Let us then open our hearts to one another, in love and self-giving generosity. As we do so, let us open our homes to one another and to those who visit our church. And let us not forget that true hospitality is a love extended to strangers and God calls us to extend our hospitality even to strangers. Ladies, this is where you can really help. Listen to what Karen Burton Mains says on this subject:

 

“Important lessons have been learned through these years of continual open house. The first began in our honeymoon apartment when two friends stopped by, unannounced.

 

“‘You mean you spent the evening on the front porch and didn’t invite them inside!’ my mother exclaimed in dismay. ‘Karen! Haven’t you heard your father insist I must never put my pride [as an impeccable homemaker with a tidy house all the time] before my hospitality?’”

 

In the same vein, when I went to a small seminar during the General Assembly on reaching out to international scholars, the pastor (from the South) pointed out the Greek word for hospitality and pointed out that true biblical hospitality--love extended to strangers--is different from southern hospitality, which often turns out to be an opportunity to show off one’s homemaking skills. What is important in exercising hospitality is not the quality of food, the spotless, tidy appearance of the home, but a sincere, ready offering of ourselves and our home and whatever we have for lunch or dinner or breakfast! I realize that this is very difficult for the ladies but we have to wean ourselves off worldly hospitality and grow in biblical hospitality. If we have the worldly mindset about hospitality, we will open our home only three or four times a year! But we if are committed to biblical hospitality, how quickly our relationships will grow and deepen as we spend our time together more often!

 

Some of us are obviously gifted in this area. I want to encourage you to continue to nurture the gift and exercise it to the building up of our body. Many of us need to cultivate and grow in this area. I hope we don’t see hospitality as something only “gifted” people do. I hope we don’t just accept and benefit from the hospitality of others but see their hospitality as an example to follow. Start small. Invite a few members and share a simple meal together. Let us have a mutual understanding, once for all, that getting together is more important than impressing our guests (who should be friends) with great food and tidy and well-decorated house! This means that single people are not exempt! And let us do it more often.
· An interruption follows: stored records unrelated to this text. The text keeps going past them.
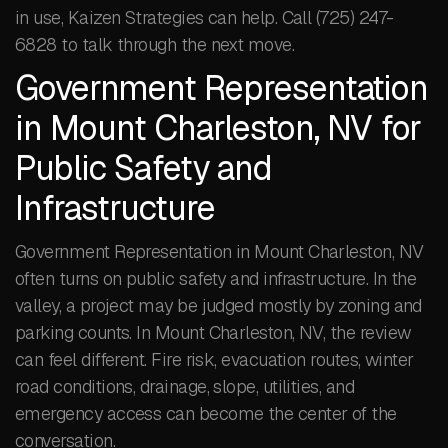
in use, Kaizen Strategies can help. Call (725) 247-
6828 to talk through the next move.
Government Representation
in Mount Charleston, NV for
Public Safety and
Infrastructure
Government Representation in Mount Charleston, NV
often turns on public safety and infrastructure. In the
valley, a project may be judged mostly by zoning and
parking counts. In Mount Charleston, NV, the review
can feel different. Fire risk, evacuation routes, winter
road conditions, drainage, slope, utilities, and
emergency access can become the center of the
conversation.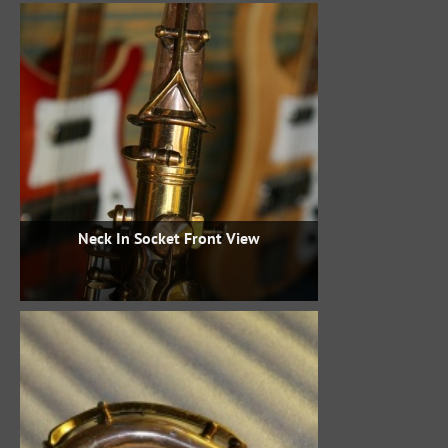
Neck In Socket Front View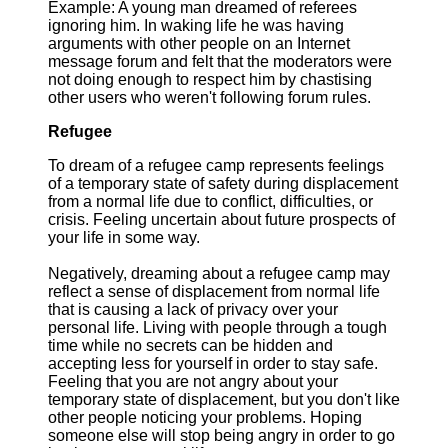
Example: A young man dreamed of referees
ignoring him. In waking life he was having
arguments with other people on an Internet
message forum and felt that the moderators were
not doing enough to respect him by chastising
other users who weren't following forum rules.
Refugee
To dream of a refugee camp represents feelings
of a temporary state of safety during displacement
from a normal life due to conflict, difficulties, or
crisis. Feeling uncertain about future prospects of
your life in some way.
Negatively, dreaming about a refugee camp may
reflect a sense of displacement from normal life
that is causing a lack of privacy over your
personal life. Living with people through a tough
time while no secrets can be hidden and
accepting less for yourself in order to stay safe.
Feeling that you are not angry about your
temporary state of displacement, but you don't like
other people noticing your problems. Hoping
someone else will stop being angry in order to go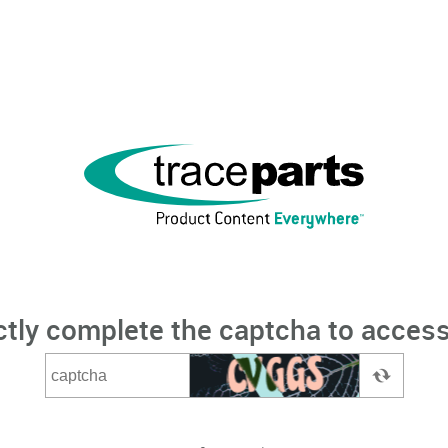
ctly complete the captcha to access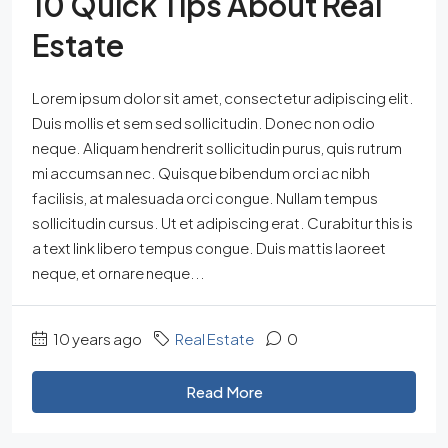
10 Quick Tips About Real
Estate
Lorem ipsum dolor sit amet, consectetur adipiscing elit.
Duis mollis et sem sed sollicitudin. Donec non odio
neque. Aliquam hendrerit sollicitudin purus, quis rutrum
mi accumsan nec. Quisque bibendum orci ac nibh
facilisis, at malesuada orci congue. Nullam tempus
sollicitudin cursus. Ut et adipiscing erat. Curabitur this is
a text link libero tempus congue. Duis mattis laoreet
neque, et ornare neque...
10 years ago
Real Estate
0
Read More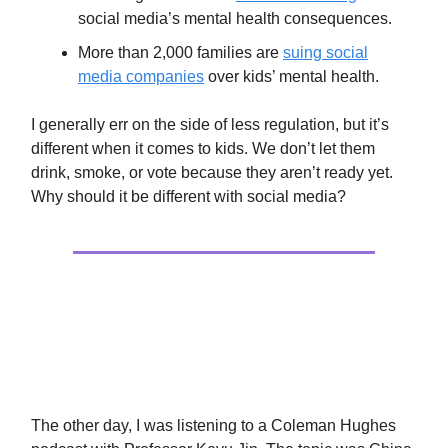
social media’s mental health consequences.
More than 2,000 families are
suing social
media companies
over kids’ mental health.
I generally err on the side of less regulation, but it’s
different when it comes to kids. We don’t let them
drink, smoke, or vote because they aren’t ready yet.
Why should it be different with social media?
Politics
A History Obsession
The other day, I was listening to a Coleman Hughes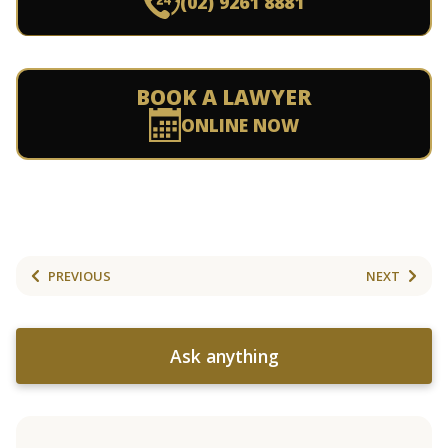
(02) 9261 8881
BOOK A LAWYER
ONLINE NOW
PREVIOUS
NEXT
Ask anything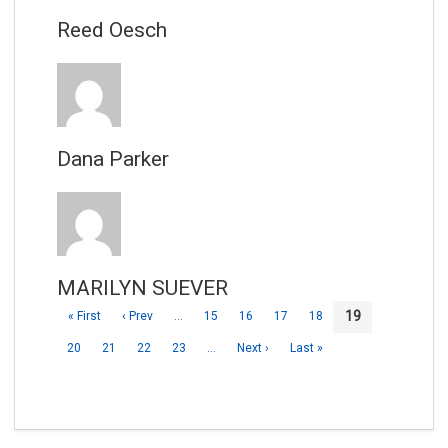
Reed Oesch
Dana Parker
MARILYN SUEVER
19
« First
‹ Prev
…
15
16
17
18
20
21
22
23
…
Next ›
Last »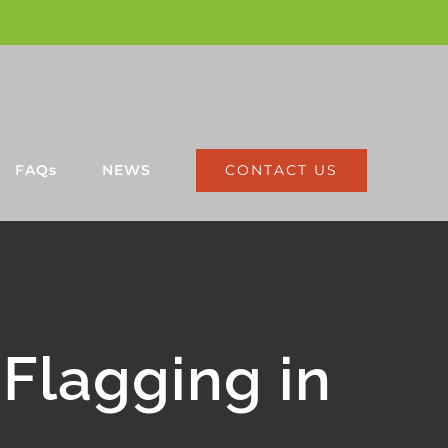
CONTACT US
FAQs
NEWS
Flagging in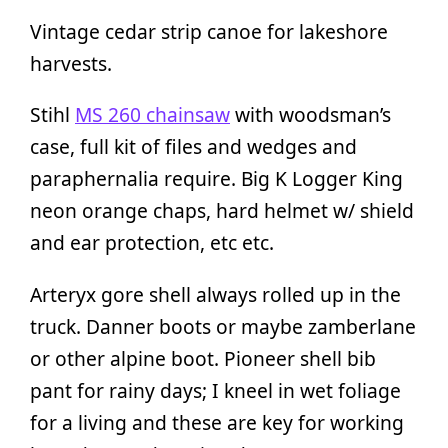
Vintage cedar strip canoe for lakeshore
harvests.
Stihl
MS 260 chainsaw
with woodsman’s
case, full kit of files and wedges and
paraphernalia require. Big K Logger King
neon orange chaps, hard helmet w/ shield
and ear protection, etc etc.
Arteryx gore shell always rolled up in the
truck. Danner boots or maybe zamberlane
or other alpine boot. Pioneer shell bib
pant for rainy days; I kneel in wet foliage
for a living and these are key for working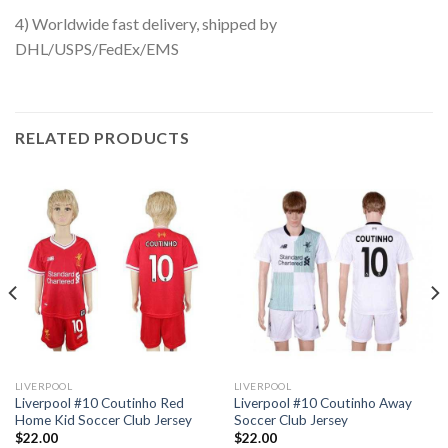
4) Worldwide fast delivery, shipped by
DHL/USPS/FedEx/EMS
RELATED PRODUCTS
LIVERPOOL
LIVERPOOL
Liverpool #10 Coutinho Red
Liverpool #10 Coutinho Away
Home Kid Soccer Club Jersey
Soccer Club Jersey
$
22.00
$
22.00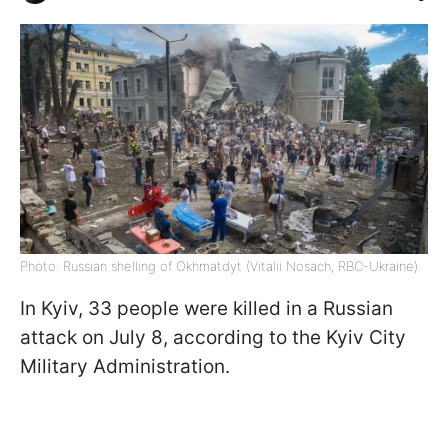
Photo: Russian shelling of Okhmatdyt (Vitalii Nosach, RBC-Ukraine).
In Kyiv, 33 people were killed in a Russian
attack on July 8, according to the Kyiv City
Military Administration.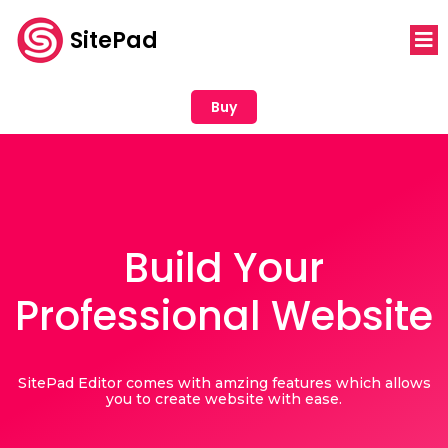
SitePad
Buy
Build Your
Professional Website
SitePad Editor comes with amzing features which allows
you to create website with ease.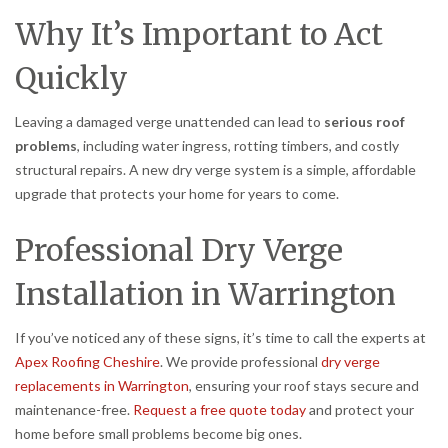
Why It’s Important to Act
Quickly
Leaving a damaged verge unattended can lead to
serious roof
problems
, including water ingress, rotting timbers, and costly
structural repairs. A new dry verge system is a simple, affordable
upgrade that protects your home for years to come.
Professional Dry Verge
Installation in Warrington
If you’ve noticed any of these signs, it’s time to call the experts at
Apex Roofing Cheshire
. We provide professional
dry verge
replacements in Warrington
, ensuring your roof stays secure and
maintenance-free.
Request a free quote today
and protect your
home before small problems become big ones.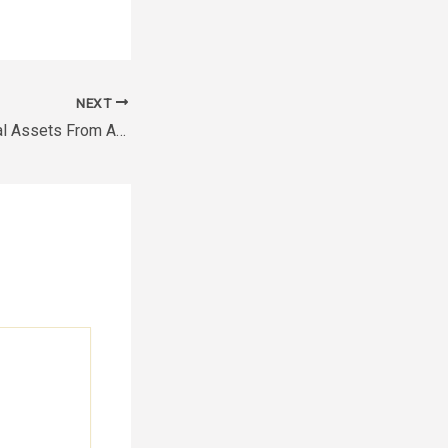
NEXT
Protecting Industrial Assets From Abrasion and Chemical Corrosion – The Business Playground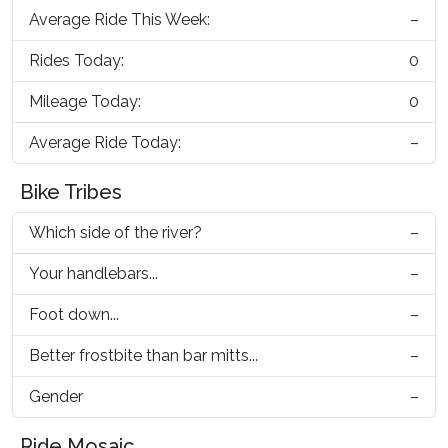
Average Ride This Week:
–
Rides Today:
0
Mileage Today:
0
Average Ride Today:
–
Bike Tribes
Which side of the river?
–
Your handlebars...
–
Foot down...
–
Better frostbite than bar mitts...
–
Gender
–
Ride Mosaic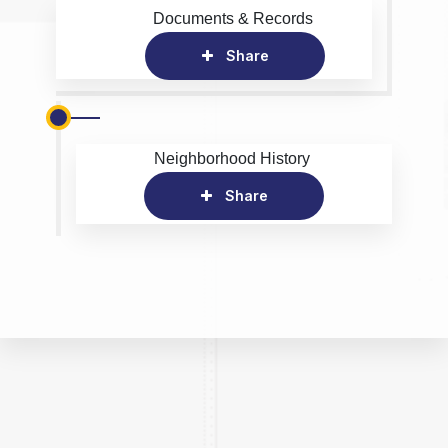
Documents & Records
Share
Neighborhood History
Share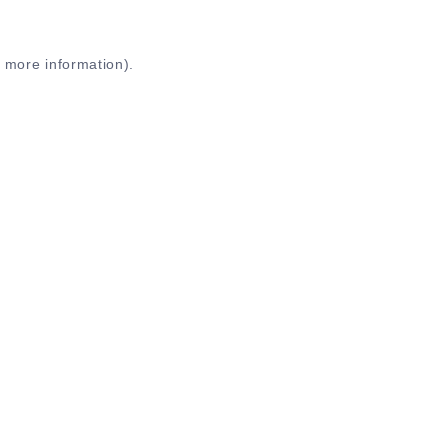
r more information)
.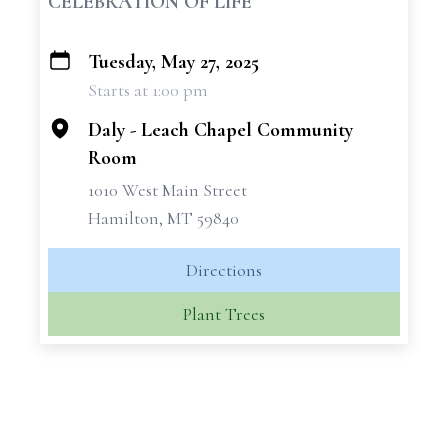
CELEBRATION OF LIFE
Tuesday, May 27, 2025
+
Starts at 1:00 pm
−
Daly - Leach Chapel Community
Room
1010 West Main Street
Hamilton, MT 59840
Directions
Plant Trees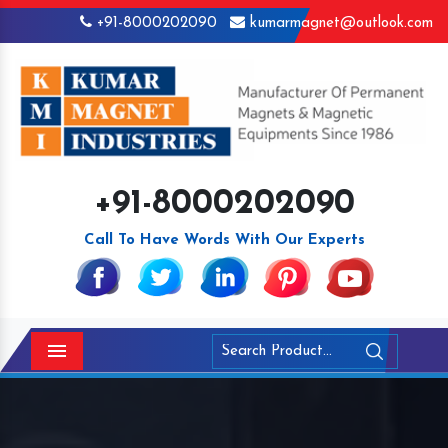
+91-8000202090
kumarmagnet@outlook.com
+91-8000202090
Call To Have Words With Our Experts
Menu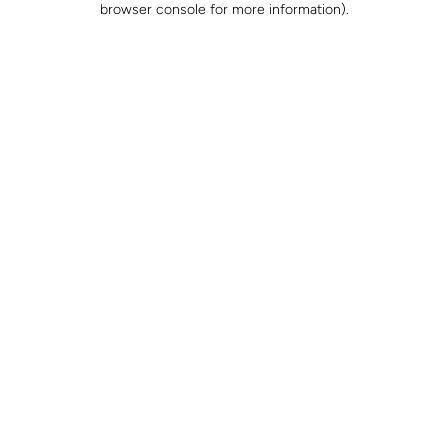
browser console for more information)
.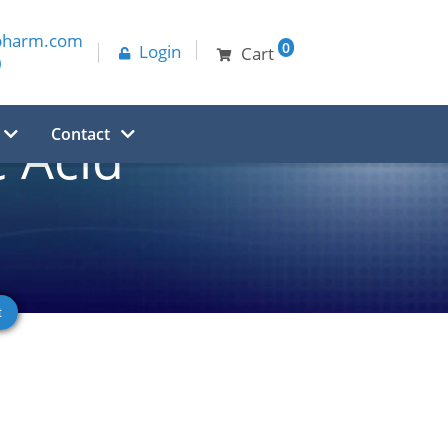
pharm.com
0
Login
Cart
0
Contact
 Acid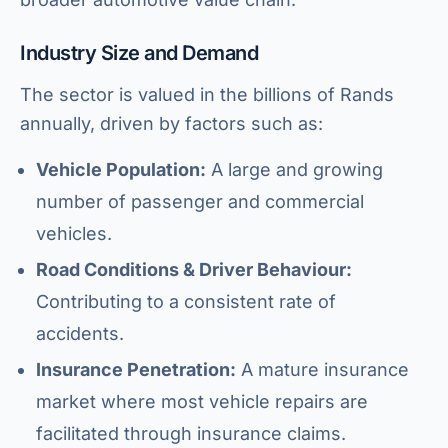
Industry Size and Demand
The sector is valued in the billions of Rands
annually, driven by factors such as:
Vehicle Population:
A large and growing
number of passenger and commercial
vehicles.
Road Conditions & Driver Behaviour:
Contributing to a consistent rate of
accidents.
Insurance Penetration:
A mature insurance
market where most vehicle repairs are
facilitated through insurance claims.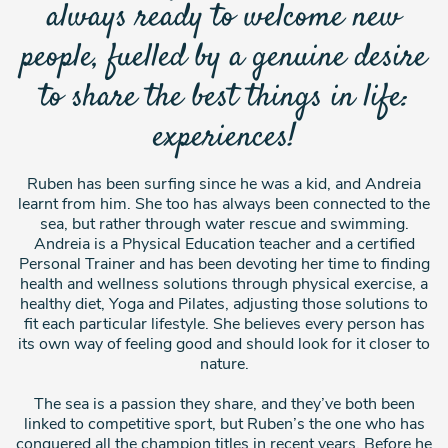
always ready to welcome new
people, fuelled by a genuine desire
to share the best things in life:
experiences!
Ruben has been surfing since he was a kid, and Andreia
learnt from him. She too has always been connected to the
sea, but rather through water rescue and swimming.
Andreia is a Physical Education teacher and a certified
Personal Trainer and has been devoting her time to finding
health and wellness solutions through physical exercise, a
healthy diet, Yoga and Pilates, adjusting those solutions to
fit each particular lifestyle. She believes every person has
its own way of feeling good and should look for it closer to
nature.
The sea is a passion they share, and they’ve both been
linked to competitive sport, but Ruben’s the one who has
conquered all the champion titles in recent years. Before he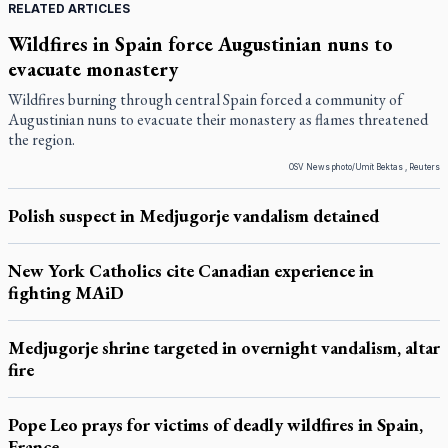
RELATED ARTICLES
Wildfires in Spain force Augustinian nuns to
evacuate monastery
Wildfires burning through central Spain forced a community of
Augustinian nuns to evacuate their monastery as flames threatened
the region.
OSV News photo/Umit Bektas , Reuters
Polish suspect in Medjugorje vandalism detained
New York Catholics cite Canadian experience in
fighting MAiD
Medjugorje shrine targeted in overnight vandalism, altar
fire
Pope Leo prays for victims of deadly wildfires in Spain,
France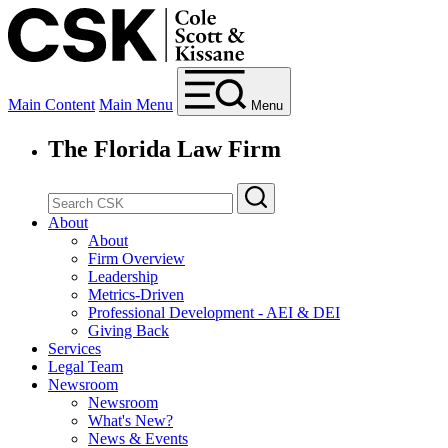
Main Content
Main Menu
Menu
The Florida Law Firm
About
About
Firm Overview
Leadership
Metrics-Driven
Professional Development - AEI & DEI
Giving Back
Services
Legal Team
Newsroom
Newsroom
What's New?
News & Events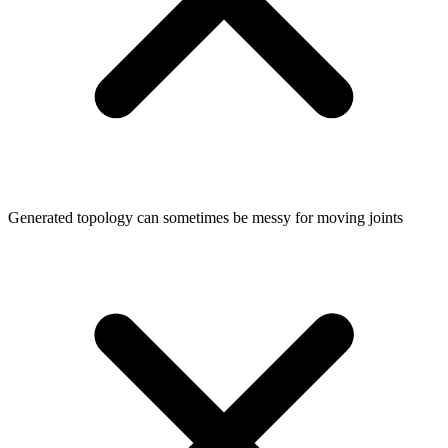
Generated topology can sometimes be messy for moving joints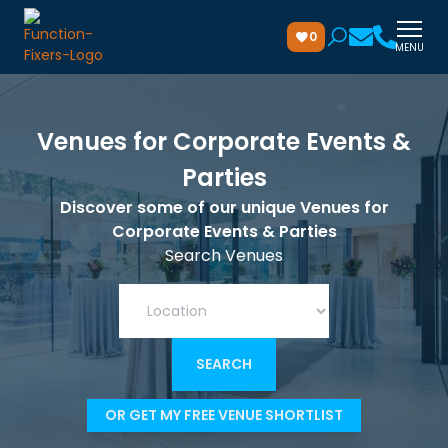
0
MENU
Venues for Corporate Events &
Parties
Discover some of our unique Venues for
Corporate Events & Parties
Search Venues
OR GET MY FREE VENUE SHORTLIST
And venture out to serve lunch on Sundays. It may be daunting to feed 30-40 people. But may the love of Christ motivate you. And men, we must not forget to show our genuine appreciation for their faithfulness and sacrifice.

 

As we do so, let us be vigilant against the Martha-trap, being busy in service and bitter. Let us make it our priority to sit at the feet of Jesus Christ, listening to Him and soaking in His love for us. For the only way to avoid self-righteousness in serving is to be reminded and refreshed again and again by Christ and His amazing love for us, once strangers and aliens, once enemies of His. Someone said that we become more like what we worship. That is the key to our Christian life. As we worship Christ, we will be more and more like Christ, respectable and hospitable and so much more, being transformed from a unworthy guest to God’s beloved children!